Recalling his youth in Prague, Kratochvil said he had a remarkably carefree childhood, but his parents were traumatized by Communist oppression. "My father was a photographer," Kratochvil said. "He worked in a studio, a kind of a cooperative, but he owned a company and employed people, so my parents were looked upon as exploiters of the masses.

"They spent five years in internal exile. They lost their rights as citizens, so they couldn't leave. The whole country was surrounded by barbed wire. My father was forced to work in a factory, where he was humiliated."

Seeking a better way of life after he finished school, Kratochvil snuck across the border into Austria, but got stuck in a refugee camp for almost a year. "Sweden finally took me," he said. "They got some old people and young people without professions. Being a refugee was like being in a meat market. Countries like the U.S. or Canada would take educated people, engineers or doctors, but they really didn't want to have anything to do with the rest of us."

In 1970, after two years of "bumming around and being stateless," he made his way to Holland. "I got political asylum there," he said. "The mood was a little bit better because it was after the Russian invasion of Czechoslovakia, so the West was a little bit more kind to people like me."

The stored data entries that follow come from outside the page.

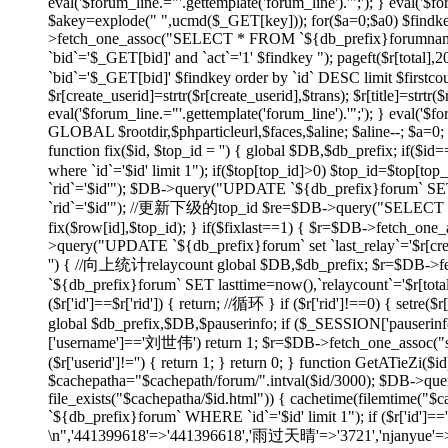
eval('$forum_line.="'.gettemplate('forum_line').'";'); } eval('$fo
$akey=explode(" ",ucmd($_GET[key])); for($a=0;$a
0) $findk
>fetch_one_assoc("SELECT * FROM `${db_prefix}forumname`
`bid`='$_GET[bid]' and `act`='1' $findkey "); pageft($r
`bid`='$_GET[bid]' $findkey order by `id` DESC limit $firstco
$r[create_userid]=strtr($r[create_userid],$trans); $r[title]=strtr($
eval('$forum_line.="'.gettemplate('forum_line').'";'); } eval('$fo
GLOBAL $rootdir,$phparticleurl,$faces,$aline; $aline--; $a=0; 
function fix($id, $top_id = '') { global $DB,$db_prefix; if
where `id`='$id' limit 1"); if($top[top_id]>0) $top_id=$top[
`rid`='$id'"); $DB->query("UPDATE `${db_prefix}forum` SET 
`rid`='$id'"); //更新下级的top_id $re=$DB->query("SELECT `id`
fix($row[id],$top_id); } if($fixlast==1) { $r=$DB->fetch_one_
>query("UPDATE `${db_prefix}forum` set `last_relay`='$r[createti
'') { //向上统计relaycount global $DB,$db_prefix; $r=$DB->f
`${db_prefix}forum` SET lasttime=now(),`relaycount`='$r[total
($r['id']==$r['rid']) { return; //循环 } if ($r['rid']!==0
global $db_prefix,$DB,$pauserinfo; if ($_SESSION['pauserinfo'
['username']=='刘世伟') return 1; $r=$DB->fetch_one_assoc("selec
($r['userid']!='') { return 1; } return 0; } function GetATieZi(
$cachepatha="$cachepath/forum/".intval($id/3000); $DB->que
file_exists("$cachepatha/$id.html")) { cachetime(filemtime("
`${db_prefix}forum` WHERE `id`='$id' limit 1"); if ($r['id']=
\n",'441399618'=>'441396618','雨过天晴'=>'3721','njanyue'=>'np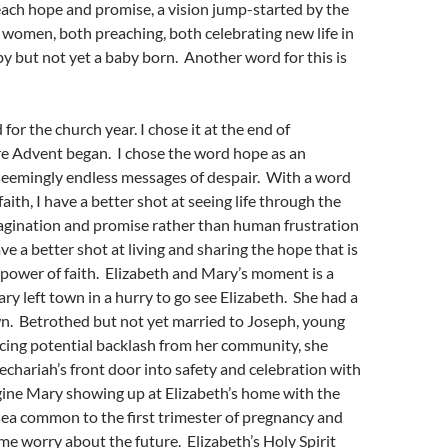
ach hope and promise, a vision jump-started by the
 women, both preaching, both celebrating new life in
by but not yet a baby born. Another word for this is
for the church year. I chose it at the end of
 Advent began. I chose the word hope as an
 seemingly endless messages of despair. With a word
aith, I have a better shot at seeing life through the
magination and promise rather than human frustration
ve a better shot at living and sharing the hope that is
 power of faith. Elizabeth and Mary’s moment is a
ary left town in a hurry to go see Elizabeth. She had a
own. Betrothed but not yet married to Joseph, young
cing potential backlash from her community, she
chariah’s front door into safety and celebration with
gine Mary showing up at Elizabeth’s home with the
ea common to the first trimester of pregnancy and
e worry about the future. Elizabeth’s Holy Spirit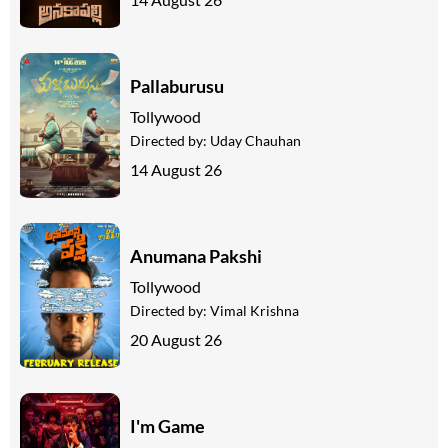
Pallaburusu
Tollywood
Directed by:
Uday Chauhan
14 August 26
Anumana Pakshi
Tollywood
Directed by:
Vimal Krishna
20 August 26
I'm Game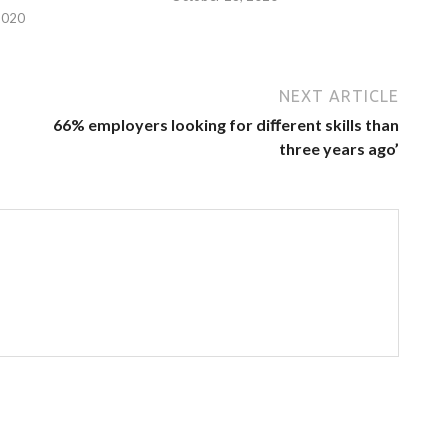
2020
NEXT ARTICLE
66% employers looking for diﬀerent skills than
three years ago’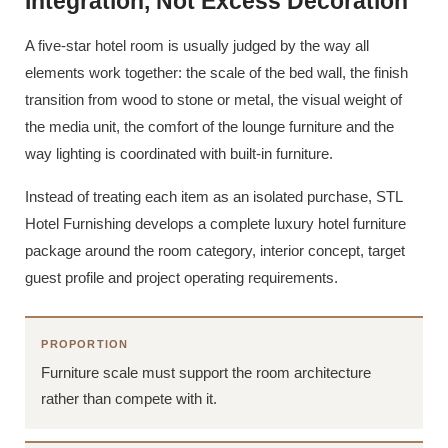
Integration, Not Excess Decoration
A five-star hotel room is usually judged by the way all
elements work together: the scale of the bed wall, the finish
transition from wood to stone or metal, the visual weight of
the media unit, the comfort of the lounge furniture and the
way lighting is coordinated with built-in furniture.
Instead of treating each item as an isolated purchase, STL
Hotel Furnishing develops a complete luxury hotel furniture
package around the room category, interior concept, target
guest profile and project operating requirements.
PROPORTION
Furniture scale must support the room architecture
rather than compete with it.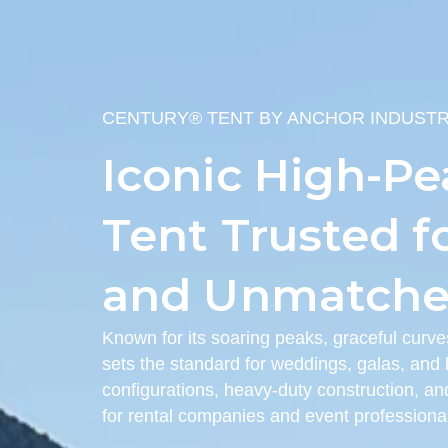
CENTURY® TENT BY ANCHOR INDUSTR
Iconic High-Pe
Tent Trusted f
and Unmatched
Known for its soaring peaks, graceful curve
sets the standard for weddings, galas, and l
configurations, heavy-duty construction, and
for rental companies and event professiona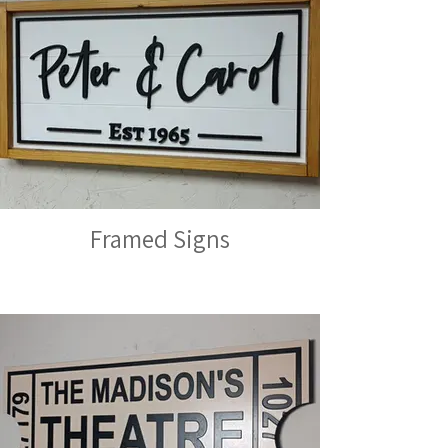
Framed Signs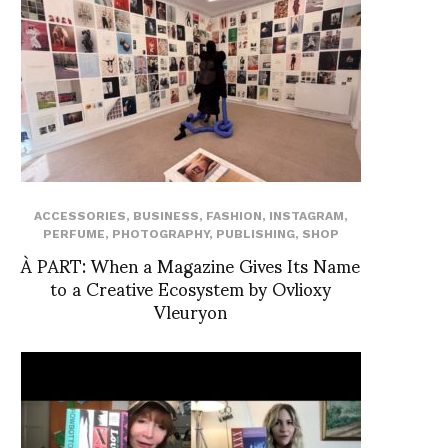
ACCESSORIES
,
BUSINESS
,
FASHION
,
INSTAGRAM
,
PERFUME
,
PHOTOGRAPHY
,
PUBLISHING
,
SHOP
À PART: When a Magazine Gives Its Name
to a Creative Ecosystem by Ovlioxy
Vleuryon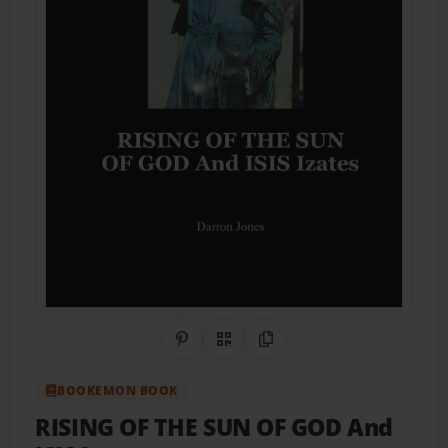
Share on Pinterest
QR Code
Copy Link
BOOKEMON BOOK
RISING OF THE SUN OF GOD And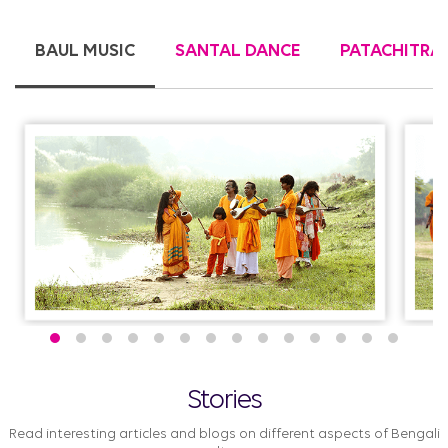
BAUL MUSIC
SANTAL DANCE
PATACHITRA
Stories
Read interesting articles and blogs on different aspects of Bengali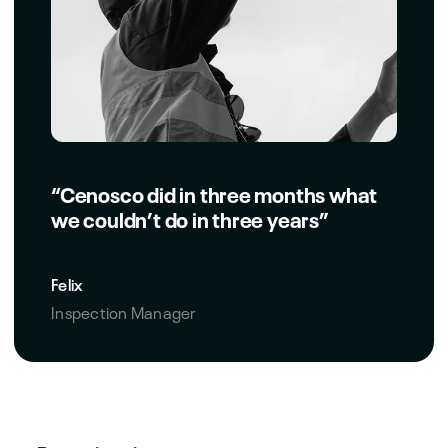
“Cenosco did in three months what
we couldn’t do in three years”
Felix
Inspection Manager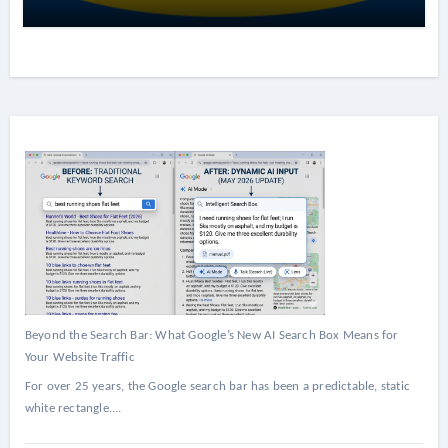
Beyond the Search Bar: What Google’s New AI Search Box Means for
Your Website Traffic
For over 25 years, the Google search bar has been a predictable, static
white rectangle....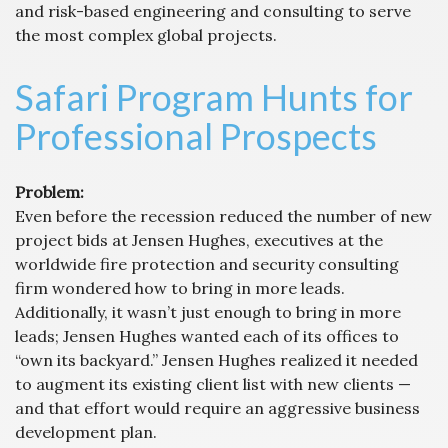
and risk-based engineering and consulting to serve
the most complex global projects.
Safari Program Hunts for
Professional Prospects
Problem:
Even before the recession reduced the number of new
project bids at Jensen Hughes, executives at the
worldwide fire protection and security consulting
firm wondered how to bring in more leads.
Additionally, it wasn’t just enough to bring in more
leads; Jensen Hughes wanted each of its offices to
“own its backyard.” Jensen Hughes realized it needed
to augment its existing client list with new clients —
and that effort would require an aggressive business
development plan.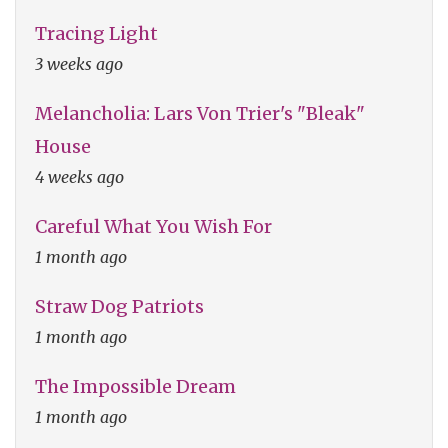
Tracing Light
3 weeks ago
Melancholia: Lars Von Trier's "Bleak"
House
4 weeks ago
Careful What You Wish For
1 month ago
Straw Dog Patriots
1 month ago
The Impossible Dream
1 month ago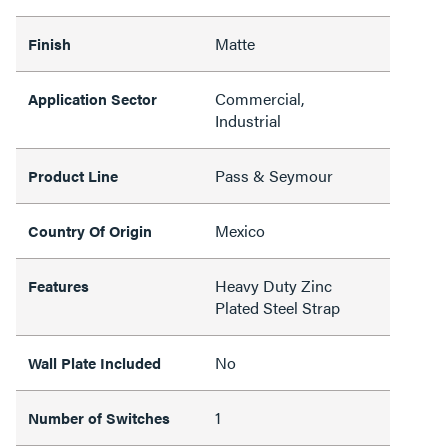
Matte
Finish
Commercial,
Application Sector
Industrial
Pass & Seymour
Product Line
Mexico
Country Of Origin
Heavy Duty Zinc
Features
Plated Steel Strap
No
Wall Plate Included
1
Number of Switches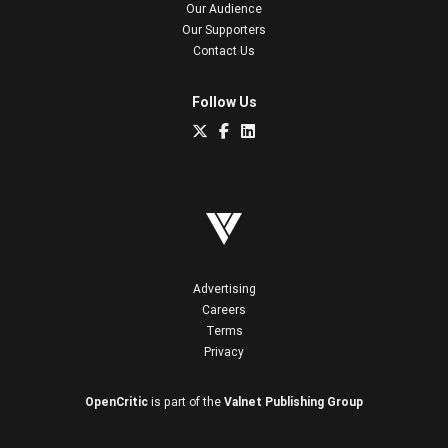
Our Audience
Our Supporters
Contact Us
Follow Us
Advertising
Careers
Terms
Privacy
OpenCritic
is part of the
Valnet Publishing Group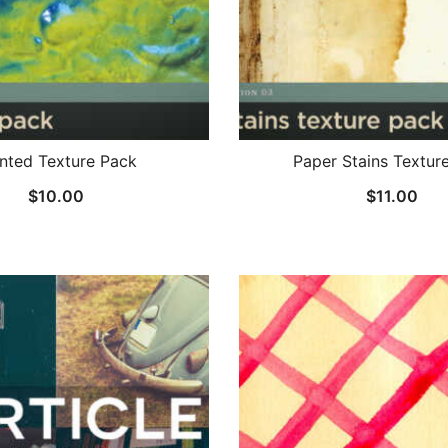
nted Texture Pack
Paper Stains Textur
$
10.00
$
11.00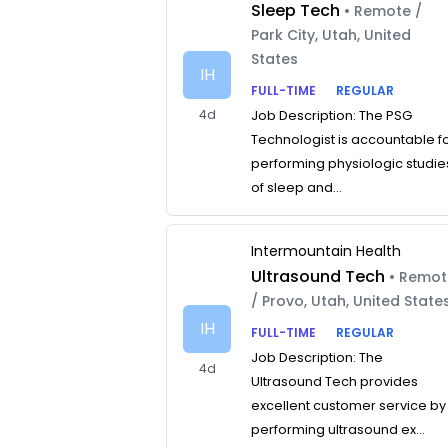
Sleep Tech
• Remote /
Park City, Utah, United
States
IH
FULL-TIME
REGULAR
4d
Job Description: The PSG
Technologist is accountable f
performing physiologic studie
of sleep and...
Intermountain Health
Ultrasound Tech
• Remo
/ Provo, Utah, United State
IH
FULL-TIME
REGULAR
Job Description: The
4d
Ultrasound Tech provides
excellent customer service by
performing ultrasound ex...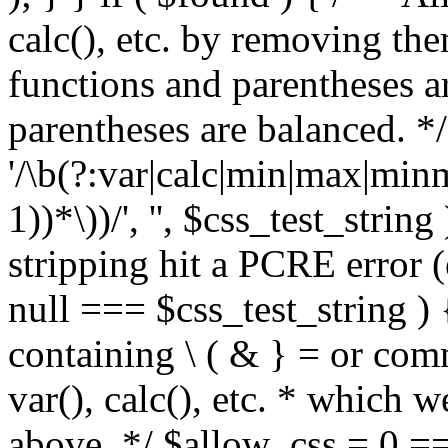
calc(), etc. by removing the
functions and parentheses a
parentheses are balanced. */
'/\b(?:var|calc|min|max|minm
1))*\))/', '', $css_test_string
stripping hit a PCRE error (e
null === $css_test_string )
containing \ ( & } = or comm
var(), calc(), etc. * which 
above. */ $allow_css = 0 =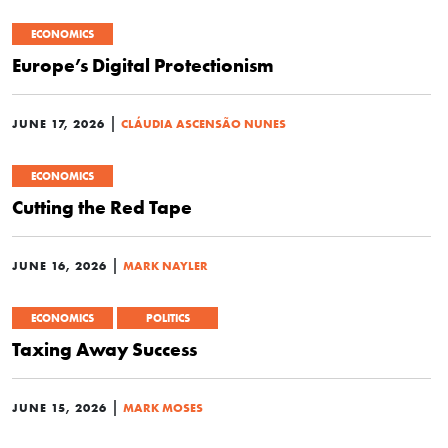
ECONOMICS
Europe’s Digital Protectionism
|
JUNE 17, 2026
CLÁUDIA ASCENSÃO NUNES
ECONOMICS
Cutting the Red Tape
|
JUNE 16, 2026
MARK NAYLER
ECONOMICS
POLITICS
Taxing Away Success
|
JUNE 15, 2026
MARK MOSES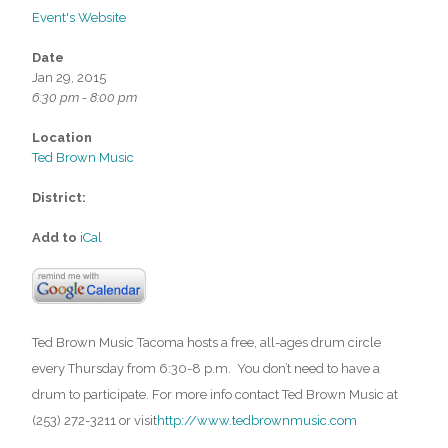
Event's Website
Date
Jan 29, 2015
6:30 pm - 8:00 pm
Location
Ted Brown Music
District:
Add to
iCal
Ted Brown Music Tacoma hosts a free, all-ages drum circle
every Thursday from 6:30-8 p.m. You don’t need to have a
drum to participate. For more info contact Ted Brown Music at
(253) 272-3211 or visit
http://www.tedbrownmusic.com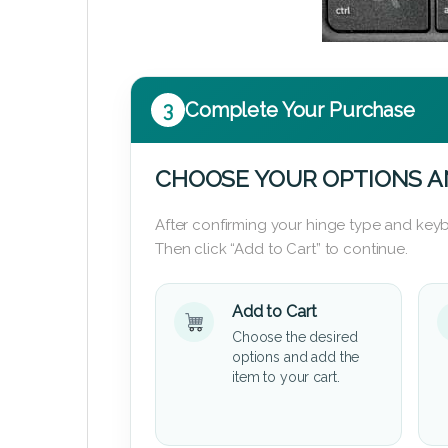
3
Complete Your Purchase
CHOOSE YOUR OPTIONS A
After confirming your hinge type and keyb
Then click “Add to Cart” to continue.
Add to Cart
Choose the desired
options and add the
item to your cart.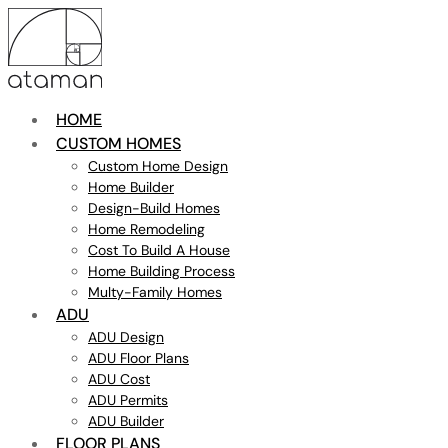
HOME
CUSTOM HOMES
Custom Home Design
Home Builder
Design-Build Homes
Home Remodeling
Cost To Build A House
Home Building Process
Multy-Family Homes
ADU
ADU Design
ADU Floor Plans
ADU Cost
ADU Permits
ADU Builder
FLOOR PLANS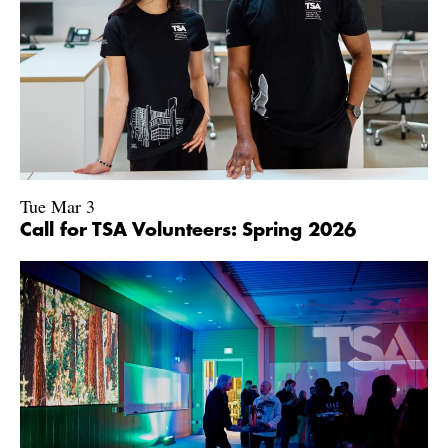
Tue Mar 3
Call for TSA Volunteers: Spring 2026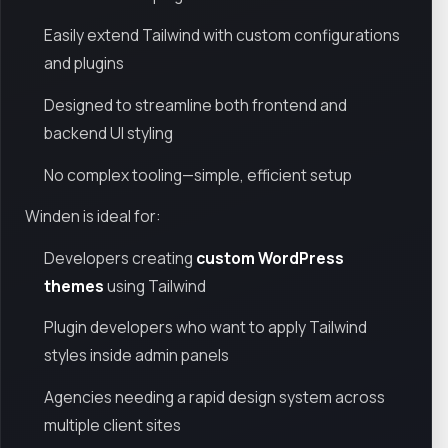
Easily extend Tailwind with custom configurations
and plugins
Designed to streamline both frontend and
backend UI styling
No complex tooling—simple, efficient setup
Winden is ideal for:
Developers creating
custom WordPress
themes
using Tailwind
Plugin developers who want to apply Tailwind
styles inside admin panels
Agencies needing a rapid design system across
multiple client sites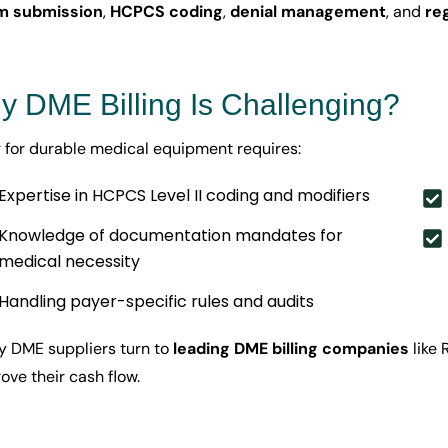
im submission
,
HCPCS coding
,
denial management
, and
re
 DME Billing Is Challenging?
ng for durable medical equipment requires:
Expertise in HCPCS Level II coding and modifiers
Knowledge of documentation mandates for
medical necessity
Handling payer-specific rules and audits
 DME suppliers turn to
leading DME billing companies
like 
ove their cash flow.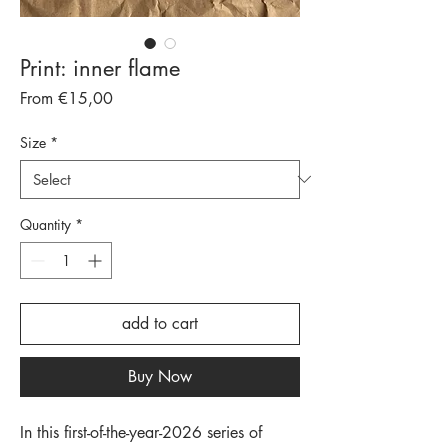
Print: inner flame
Sale
From
€15,00
Price
Size
*
Quantity
*
add to cart
Buy Now
In this first-of-the-year-2026 series of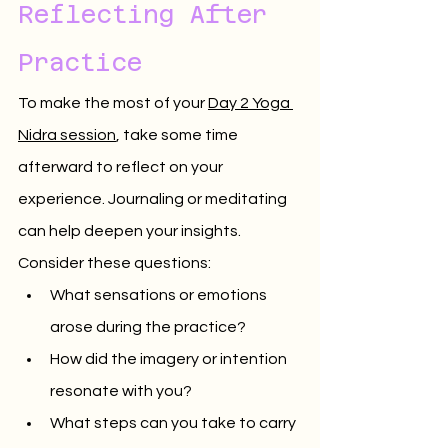
Reflecting After 
Practice
To make the most of your 
Day 2 Yoga 
Nidra session
, take some time 
afterward to reflect on your 
experience. Journaling or meditating 
can help deepen your insights. 
Consider these questions:
What sensations or emotions 
arose during the practice?
How did the imagery or intention 
resonate with you?
What steps can you take to carry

Then he got his "big break": a scholarship to study at the State Academy of Fine Arts in Amsterdam. "It changed my life," he said.

Kratochvil had no prior training in photography, but he had helped his father in his studio and absorbed a lot of information. "What I had learned was subconscious," he said. "But when I went to school, it came so naturally. I fell into it right away."

He completed his studies in two and a half years, married an American he had met in Holland and moved to Los Angeles in 1972. After making the rounds with his portfolio, he landed a job at the Los Angeles Times, as a photographer for the newspaper's West and Home magazines. He resigned after a year, opting to work as a freelancer.

In 1976, the year he became an American citizen, Kratochvil moved to New York to work for Vogue, but he soon tired of fashion photography. His marriage had ended in divorce and he was interested in socially conscious imagery, he went on the road.

"The passport gave me carte blanche to go back to Eastern Europe," he said. "Before that, I had the passport of a political refugee, so I couldn't go back. I would have been arrested."

He has worked abroad on assignments for the New York Times Magazine, Time and Newsweek, among many other publications. But his travel to Eastern Europe was a personal journey. "I wanted to get in touch with myself," he said. Returning to his native country was part of his mission, but he also explored widely. "I was discovering different regions of Eastern Europe that I hadn't been allowed to visit while living in Czechoslovakia," he said. "It was the very exciting."

In Polish villages he was stunned to find religious practices he had never heard of, much less witnessed. "I had never seen such devotion in Czechoslovakia because they got rid of the clergy completely," he said. "Old people carried on traditions, but if young people went to church, they would be put on a black list."